Beginners Guide to WebCrawling with Python and Scrapy.

Beginners Guide to WebCrawling with Python and Scrapy.

What is Webscraping?

Web scraping consists of gathering data available on websites. This can be done manually by a human or by using a bot. It is a process of extracting information and data from a website and transforming information gotten to a structured data for further analysis. Webscraping is also known as web harvesting or web data extraction.

Need for Webscraping

Webscraping helps to get data for use in analyzing trends, performance and price monitoring. It can be used for sentimental analysis of consumers to Getting Insights in News Articles, Market data aggregation , used also in predictive analysis and many Natural Language processing projects. There are various python libraries used in webscraping which include:

  • Pattern
  • Scrapy
  • Beautiful soup
  • Requests, Merchandize ,Selenium etc.

Scrapy is a complete webscraping Framework written in python which takes care of downloading HTML, to parsing. Beautiful soup however is a library used for parsing and extracting data from HTML.

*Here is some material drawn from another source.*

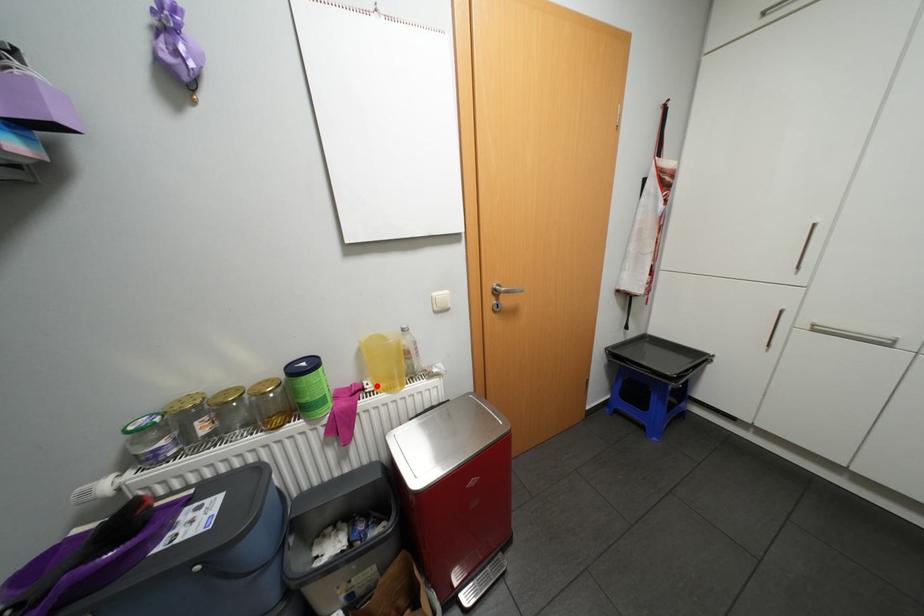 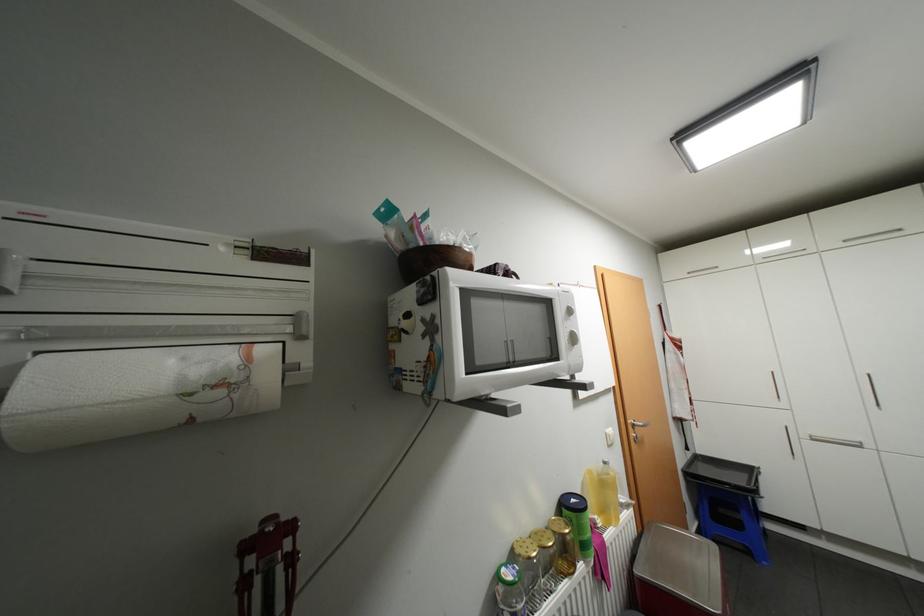 Locate, in the second image, the point that corresponds to the highlighted location in the first image.

(606, 521)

Steps Involved In webscraping

  1. Document Loading/Downloading: Loading the Entire HTML page
  2. Parsing and Extraction: Interpreting Document and collecting information from the document
  3. Transformation: Converting the data collected.

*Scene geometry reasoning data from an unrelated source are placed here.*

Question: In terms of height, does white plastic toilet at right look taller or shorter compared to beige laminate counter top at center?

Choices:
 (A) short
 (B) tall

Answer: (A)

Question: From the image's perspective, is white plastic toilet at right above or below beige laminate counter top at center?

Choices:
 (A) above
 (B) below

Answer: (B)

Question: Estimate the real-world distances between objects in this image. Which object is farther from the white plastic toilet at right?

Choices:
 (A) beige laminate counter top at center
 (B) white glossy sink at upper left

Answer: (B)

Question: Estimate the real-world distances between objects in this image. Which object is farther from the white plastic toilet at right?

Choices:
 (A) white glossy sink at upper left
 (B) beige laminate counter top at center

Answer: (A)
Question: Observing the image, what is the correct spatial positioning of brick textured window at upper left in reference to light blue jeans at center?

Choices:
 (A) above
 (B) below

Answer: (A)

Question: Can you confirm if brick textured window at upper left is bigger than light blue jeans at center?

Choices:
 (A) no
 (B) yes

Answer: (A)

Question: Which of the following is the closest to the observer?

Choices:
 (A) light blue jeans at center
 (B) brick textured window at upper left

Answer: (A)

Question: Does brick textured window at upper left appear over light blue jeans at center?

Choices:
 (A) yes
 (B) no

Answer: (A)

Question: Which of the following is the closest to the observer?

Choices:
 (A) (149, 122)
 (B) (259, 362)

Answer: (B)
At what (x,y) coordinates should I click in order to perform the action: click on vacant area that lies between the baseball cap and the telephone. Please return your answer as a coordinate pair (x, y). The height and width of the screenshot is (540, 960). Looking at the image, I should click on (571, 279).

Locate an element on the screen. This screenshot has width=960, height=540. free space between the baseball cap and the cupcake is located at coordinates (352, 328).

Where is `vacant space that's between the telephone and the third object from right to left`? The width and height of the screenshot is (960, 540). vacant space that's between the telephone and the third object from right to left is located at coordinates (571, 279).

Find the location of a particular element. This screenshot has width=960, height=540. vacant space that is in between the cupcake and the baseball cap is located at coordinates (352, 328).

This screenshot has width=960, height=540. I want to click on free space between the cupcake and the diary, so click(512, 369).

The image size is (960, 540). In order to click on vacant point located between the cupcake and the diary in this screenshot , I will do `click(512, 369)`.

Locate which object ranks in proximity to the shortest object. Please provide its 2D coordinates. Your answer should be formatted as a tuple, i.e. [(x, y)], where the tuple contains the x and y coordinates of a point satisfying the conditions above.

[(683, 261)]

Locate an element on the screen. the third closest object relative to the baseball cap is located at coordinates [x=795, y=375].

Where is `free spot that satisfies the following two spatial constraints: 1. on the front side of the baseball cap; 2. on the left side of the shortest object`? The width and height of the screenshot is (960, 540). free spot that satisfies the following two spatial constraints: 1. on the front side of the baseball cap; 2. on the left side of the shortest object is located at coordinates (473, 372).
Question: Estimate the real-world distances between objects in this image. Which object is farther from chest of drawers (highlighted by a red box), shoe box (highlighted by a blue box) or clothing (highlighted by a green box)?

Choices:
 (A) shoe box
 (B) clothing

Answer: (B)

For Downloading, The python Request library is used to download the html page. Scrapy has its inbuilt request method.

While parsing the document, there is a need to get familiar with HyperText Markup Language(HTML). HTML is a standard markup language for creating webpages. It consists of Series of elements/tagnames which tells a browser how to display the content. An HTML element is defined by a

<start tag>Content here</end tag>

HTML can be represented as a tree Like structure containing tag names/nodes where there are relationships among nodes which include parent, children , siblings e.t.c

pic_htmltree.jpg

After Downloading, CSS selectors or XPATH Locators are used to extract data from the HTML source

XPath is defined as XML path. It is a syntax or language for finding any element on the web page using the XML path expression. XPath is used to find the location of any element on a webpage using HTML DOM structure.

Getting Started with XPATH locators

Absolute Xpath: It contains the complete path from the Root Element to the desired element.

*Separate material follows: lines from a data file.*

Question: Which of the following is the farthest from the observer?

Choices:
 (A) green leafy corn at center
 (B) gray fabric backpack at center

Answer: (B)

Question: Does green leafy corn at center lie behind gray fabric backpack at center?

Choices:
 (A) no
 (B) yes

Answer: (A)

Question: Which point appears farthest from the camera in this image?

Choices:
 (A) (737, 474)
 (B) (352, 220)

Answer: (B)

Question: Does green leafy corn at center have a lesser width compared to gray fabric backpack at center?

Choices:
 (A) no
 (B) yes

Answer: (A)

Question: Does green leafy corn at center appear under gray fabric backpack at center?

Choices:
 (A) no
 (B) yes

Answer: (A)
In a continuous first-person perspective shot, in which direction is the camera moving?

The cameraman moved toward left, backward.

Relative Xpath: This is more like starting simply by referencing the element you want and go from the particular location. You use always the Relative Path for testing of an element

XPATH Examples with description

I created this HTML script for practice, copy and save as (.html) to work with the Descriptions

<html>
     <head><title>Store</title></head>
     <body>
         <musicshop id="music"><p><h2>MUSIC</p></h2>
            <genre><h3><p>Hip-Hop</p></h3>
                <ul>
                    <li>Travis Scott</li>
                    <li>Pop Smoke</li>
                </ul>
            </genre>
            <genre country="korea"><h3><p>K-pop</p></h3>
                <ul>
                    <li>G Dragon</li>
                    <li>Super Junior</li>
                </ul>
            </genre>
        </musicshop>
        <bookstore id='book'><p><h2>BOOKS</p></h2>
            <bookgenre class = "fiction"><p><h3>Fiction</h2></p>
                <ul>
                    <li><booktitle><h5><p>The Beetle</p></h5></booktitle></li>
                    <li><booktitle><h5><p>The Bell Jar</p></h5></booktitle></li>
                    <li><booktitle><h5><p>The Book Thief</p></h5></booktitle></bookgenre></li>
                </ul>
            <bookgenre class="horror"><p><h2>Horror</h2></p>
                <ul>
                    <li><booktitle><h5><p><a href='www.goodreads.com/book/show/3999177-the-bad-seed'>The Bad Seed</a></p></h5></booktitle></li>
                    <li><booktitle><h5><p>House of Leaves</p></h5></booktitle></li>
                    <li><booktitle><h5><p>The Hanting of Hill House</p></h5></booktitle></bookgenre></li>
                </ul>
        </bookstore>
    </body>
</html>

The HTML created Generates webpage in Picture Below html practice webscrapping.jpg

To practice XPATH and CSS Locators on browser(Chrome) Link

  1. Press F12 to open up Chrome DevTools.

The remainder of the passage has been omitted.